==== Data extract

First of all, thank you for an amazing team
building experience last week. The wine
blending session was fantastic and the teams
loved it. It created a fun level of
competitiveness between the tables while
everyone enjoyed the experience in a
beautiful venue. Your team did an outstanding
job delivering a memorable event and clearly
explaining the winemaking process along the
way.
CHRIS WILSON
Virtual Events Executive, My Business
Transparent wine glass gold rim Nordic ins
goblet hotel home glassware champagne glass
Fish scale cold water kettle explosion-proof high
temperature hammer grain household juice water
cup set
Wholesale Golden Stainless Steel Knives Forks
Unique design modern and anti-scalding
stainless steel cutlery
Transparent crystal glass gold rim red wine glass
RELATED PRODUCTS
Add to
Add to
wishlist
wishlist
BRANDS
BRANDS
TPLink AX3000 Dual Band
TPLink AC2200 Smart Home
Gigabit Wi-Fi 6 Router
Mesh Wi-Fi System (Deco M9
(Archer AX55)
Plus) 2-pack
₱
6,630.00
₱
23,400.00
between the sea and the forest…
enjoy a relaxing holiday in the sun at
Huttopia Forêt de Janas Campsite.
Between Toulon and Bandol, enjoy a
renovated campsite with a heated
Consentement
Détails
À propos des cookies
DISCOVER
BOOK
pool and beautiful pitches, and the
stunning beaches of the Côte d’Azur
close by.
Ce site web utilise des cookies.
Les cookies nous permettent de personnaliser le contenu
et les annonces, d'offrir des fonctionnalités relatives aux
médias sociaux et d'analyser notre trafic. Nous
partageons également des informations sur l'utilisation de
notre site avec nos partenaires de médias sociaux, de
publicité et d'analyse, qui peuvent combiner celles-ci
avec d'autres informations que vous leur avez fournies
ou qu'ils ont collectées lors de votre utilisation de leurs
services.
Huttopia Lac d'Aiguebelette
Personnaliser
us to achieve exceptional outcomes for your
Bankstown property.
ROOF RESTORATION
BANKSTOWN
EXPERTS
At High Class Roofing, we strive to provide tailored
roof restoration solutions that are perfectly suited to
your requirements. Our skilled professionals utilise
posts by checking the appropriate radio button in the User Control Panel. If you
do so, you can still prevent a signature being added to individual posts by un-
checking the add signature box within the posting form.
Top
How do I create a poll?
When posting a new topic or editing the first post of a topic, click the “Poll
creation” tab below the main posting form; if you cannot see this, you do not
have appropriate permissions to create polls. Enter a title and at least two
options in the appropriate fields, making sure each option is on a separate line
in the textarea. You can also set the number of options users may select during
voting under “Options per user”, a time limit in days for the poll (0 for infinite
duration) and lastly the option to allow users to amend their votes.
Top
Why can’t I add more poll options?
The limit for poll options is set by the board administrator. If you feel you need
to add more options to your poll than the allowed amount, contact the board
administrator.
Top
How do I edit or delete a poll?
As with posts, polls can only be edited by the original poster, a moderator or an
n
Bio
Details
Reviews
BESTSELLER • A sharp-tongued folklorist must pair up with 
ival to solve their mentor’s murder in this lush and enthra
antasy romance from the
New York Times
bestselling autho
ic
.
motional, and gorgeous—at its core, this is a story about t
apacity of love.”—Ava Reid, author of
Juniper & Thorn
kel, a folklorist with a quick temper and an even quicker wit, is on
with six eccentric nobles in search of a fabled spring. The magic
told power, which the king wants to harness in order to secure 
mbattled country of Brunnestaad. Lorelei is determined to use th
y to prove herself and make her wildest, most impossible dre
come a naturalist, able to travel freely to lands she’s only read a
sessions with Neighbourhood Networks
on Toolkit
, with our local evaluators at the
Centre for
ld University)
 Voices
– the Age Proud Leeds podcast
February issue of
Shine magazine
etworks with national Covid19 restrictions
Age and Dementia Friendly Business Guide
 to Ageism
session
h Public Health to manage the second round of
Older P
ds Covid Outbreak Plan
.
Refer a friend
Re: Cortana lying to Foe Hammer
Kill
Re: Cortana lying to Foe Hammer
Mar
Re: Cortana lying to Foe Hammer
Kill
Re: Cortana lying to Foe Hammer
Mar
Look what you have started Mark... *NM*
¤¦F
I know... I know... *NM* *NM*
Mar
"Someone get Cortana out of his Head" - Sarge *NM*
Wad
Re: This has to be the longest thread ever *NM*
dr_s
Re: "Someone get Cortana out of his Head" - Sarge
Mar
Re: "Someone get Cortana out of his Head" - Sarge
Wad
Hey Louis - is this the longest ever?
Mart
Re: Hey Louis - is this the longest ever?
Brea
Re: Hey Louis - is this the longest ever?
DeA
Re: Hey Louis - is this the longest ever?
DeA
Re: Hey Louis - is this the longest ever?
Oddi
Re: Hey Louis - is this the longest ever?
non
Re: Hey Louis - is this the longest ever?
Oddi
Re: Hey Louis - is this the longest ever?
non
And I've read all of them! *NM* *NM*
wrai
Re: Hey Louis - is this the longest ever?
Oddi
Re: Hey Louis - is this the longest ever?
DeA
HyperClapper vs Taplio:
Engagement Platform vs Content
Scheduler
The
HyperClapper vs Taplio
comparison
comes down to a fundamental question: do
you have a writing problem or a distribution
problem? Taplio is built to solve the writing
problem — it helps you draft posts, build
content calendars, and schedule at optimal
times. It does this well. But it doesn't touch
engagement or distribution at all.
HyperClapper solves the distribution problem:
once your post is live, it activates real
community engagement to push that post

========

§ What you will do
Output each line of the records above exactly, beginning at the first, and stop once the line containing "your requirements. Our" has been output.

§ Solution
First of all, thank you for an amazing team
building experience last week. The wine
blending session was fantastic and the teams
loved it. It created a fun level of
competitiveness between the tables while
everyone enjoyed the experience in a
beautiful venue. Your team did an outstanding
job delivering a memorable event and clearly
explaining the winemaking process along the
way.
CHRIS WILSON
Virtual Events Executive, My Business
Transparent wine glass gold rim Nordic ins
goblet hotel home glassware champagne glass
Fish scale cold water kettle explosion-proof high
temperature hammer grain household juice water
cup set
Wholesale Golden Stainless Steel Knives Forks
Unique design modern and anti-scalding
stainless steel cutlery
Transparent crystal glass gold rim red wine glass
RELATED PRODUCTS
Add to
Add to
wishlist
wishlist
BRANDS
BRANDS
TPLink AX3000 Dual Band
TPLink AC2200 Smart Home
Gigabit Wi-Fi 6 Router
Mesh Wi-Fi System (Deco M9
(Archer AX55)
Plus) 2-pack
₱
6,630.00
₱
23,400.00
between the sea and the forest…
enjoy a relaxing holiday in the sun at
Huttopia Forêt de Janas Campsite.
Between Toulon and Bandol, enjoy a
renovated campsite with a heated
Consentement
Détails
À propos des cookies
DISCOVER
BOOK
pool and beautiful pitches, and the
stunning beaches of the Côte d’Azur
close by.
Ce site web utilise des cookies.
Les cookies nous permettent de personnaliser le contenu
et les annonces, d'offrir des fonctionnalités relatives aux
médias sociaux et d'analyser notre trafic. Nous
partageons également des informations sur l'utilisation de
notre site avec nos partenaires de médias sociaux, de
publicité et d'analyse, qui peuvent combiner celles-ci
avec d'autres informations que vous leur avez fournies
ou qu'ils ont collectées lors de votre utilisation de leurs
services.
Huttopia Lac d'Aiguebelette
Personnaliser
us to achieve exceptional outcomes for your
Bankstown property.
ROOF RESTORATION
BANKSTOWN
EXPERTS
At High Class Roofing, we strive to provide tailored
roof restoration solutions that are perfectly suited to
your requirements. Our skilled professionals utilise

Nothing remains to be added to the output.